D&O coverage rates hopelessly inadequate

October 31, 2000 | Last updated on October 1, 2024
2 min read
Udo Nixdorf, senior vice president of Chubb Insurance Company of Canada
Udo Nixdorf, senior vice president of Chubb Insurance Company of Canada

Given the rise in litigation and claims severity under D&O (directors and officers) coverage, rates are woefully inadequate, a recent Toronto Insurance Conference seminar was told. Udo Nixdorf, senior vice president of Chubb Insurance Company of Canada, says trends in litigation which are holding individual directors increasingly liable for business practices are among the factors contributing to rate inadequacy in D&O coverage.

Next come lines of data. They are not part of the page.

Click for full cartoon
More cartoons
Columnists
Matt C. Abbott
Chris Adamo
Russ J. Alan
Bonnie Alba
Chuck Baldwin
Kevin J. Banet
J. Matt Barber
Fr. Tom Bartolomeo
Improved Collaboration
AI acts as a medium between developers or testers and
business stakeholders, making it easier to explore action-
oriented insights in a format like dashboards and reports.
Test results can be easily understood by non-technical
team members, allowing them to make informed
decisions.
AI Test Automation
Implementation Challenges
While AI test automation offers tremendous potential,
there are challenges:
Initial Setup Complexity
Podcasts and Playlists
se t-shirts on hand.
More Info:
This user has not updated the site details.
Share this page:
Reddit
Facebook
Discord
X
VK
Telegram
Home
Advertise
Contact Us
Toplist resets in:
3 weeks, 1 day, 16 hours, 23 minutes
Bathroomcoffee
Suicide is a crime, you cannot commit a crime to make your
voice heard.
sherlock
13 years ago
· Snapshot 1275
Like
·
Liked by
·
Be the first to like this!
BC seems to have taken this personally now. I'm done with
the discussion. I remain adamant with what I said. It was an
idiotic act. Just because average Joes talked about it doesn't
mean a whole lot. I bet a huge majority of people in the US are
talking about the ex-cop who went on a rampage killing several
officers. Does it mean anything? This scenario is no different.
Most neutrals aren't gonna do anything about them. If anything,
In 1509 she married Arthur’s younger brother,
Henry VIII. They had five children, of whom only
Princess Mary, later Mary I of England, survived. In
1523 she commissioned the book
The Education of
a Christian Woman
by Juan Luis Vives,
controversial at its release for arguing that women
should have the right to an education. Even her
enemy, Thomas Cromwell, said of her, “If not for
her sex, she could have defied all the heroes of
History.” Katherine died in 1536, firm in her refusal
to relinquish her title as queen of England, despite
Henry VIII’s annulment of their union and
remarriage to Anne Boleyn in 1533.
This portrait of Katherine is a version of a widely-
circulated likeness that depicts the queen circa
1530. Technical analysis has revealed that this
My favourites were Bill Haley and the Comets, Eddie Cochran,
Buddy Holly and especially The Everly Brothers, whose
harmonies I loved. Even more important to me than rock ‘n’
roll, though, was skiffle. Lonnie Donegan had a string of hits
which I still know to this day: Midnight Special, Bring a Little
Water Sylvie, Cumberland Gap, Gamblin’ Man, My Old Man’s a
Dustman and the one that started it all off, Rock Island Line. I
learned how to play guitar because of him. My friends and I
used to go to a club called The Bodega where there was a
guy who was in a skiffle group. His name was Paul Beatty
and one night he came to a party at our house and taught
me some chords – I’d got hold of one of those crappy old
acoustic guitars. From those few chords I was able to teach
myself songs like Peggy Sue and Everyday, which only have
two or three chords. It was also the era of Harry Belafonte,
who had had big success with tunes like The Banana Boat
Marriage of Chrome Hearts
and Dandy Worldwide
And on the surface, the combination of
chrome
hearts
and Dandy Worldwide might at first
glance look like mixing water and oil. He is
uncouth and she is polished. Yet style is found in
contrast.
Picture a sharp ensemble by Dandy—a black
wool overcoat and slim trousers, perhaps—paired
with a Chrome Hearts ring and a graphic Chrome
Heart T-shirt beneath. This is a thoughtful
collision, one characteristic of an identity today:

Studies have suggested this inadequacy may be as much as 45%.

“We need to stop the rate erosion… to stave off a hysterical response further down the line,” notes Nixdorf. Rate inadequacy during the development of D&O coverage in the 1980s led to swift rate increases that forced many insurers out of the market, and others to impose strict coverage restrictions to reduce claims. A knee-jerk inflation of rates in the future could spell disaster for insurers, as opposed to a steady increase over time. This is particularly true given the shrinking number of policies being sold as a result of mergers and acquisitions reducing the number of companies to do business with. “The basket is getting smaller,” he notes, and consolidation makes the underwriting department’s job more difficult, in attempting to “evaluate the future” of new mega-companies.

One of the growing markets for D&O coverage is the high-tech industry. Not only are new companies entering the market, but existing companies are creating new liabilities through the use of the Internet both as a sales tool and internal communication tool. “The new companies are high-tech, or they’re using it, or they’re related to it…and they’re more likely to be sued,” says Nixdorf. Diane Morrison of Marsh Canada agrees that the high-tech market is the emerging field for D&O coverage. “The vast majority of volume we’re seeing is high-tech.”

Morrison adds that the movement of these high-tech companies into public entities is an increasing opportunity and challenge for insurers. D&O coverage is a necessity in this step, she says, to attract capital and to deal with the liabilities associated with mass hiring and advertising. And these companies “want a broker who knows the market”, she adds, stressing the need for brokers to understand the specific needs of high-tech companies and the intricacies of initial public offerings (IPOs). “The premiums are there with IPO because of the risks involved.” Among these risks are disclosure issues, financial reporting and employment related claims, as well as insider trading. And at least one U.S. survey suggests the more than 10% of the companies that went public as recently as three years ago have been sued in shareholder class actions, she notes.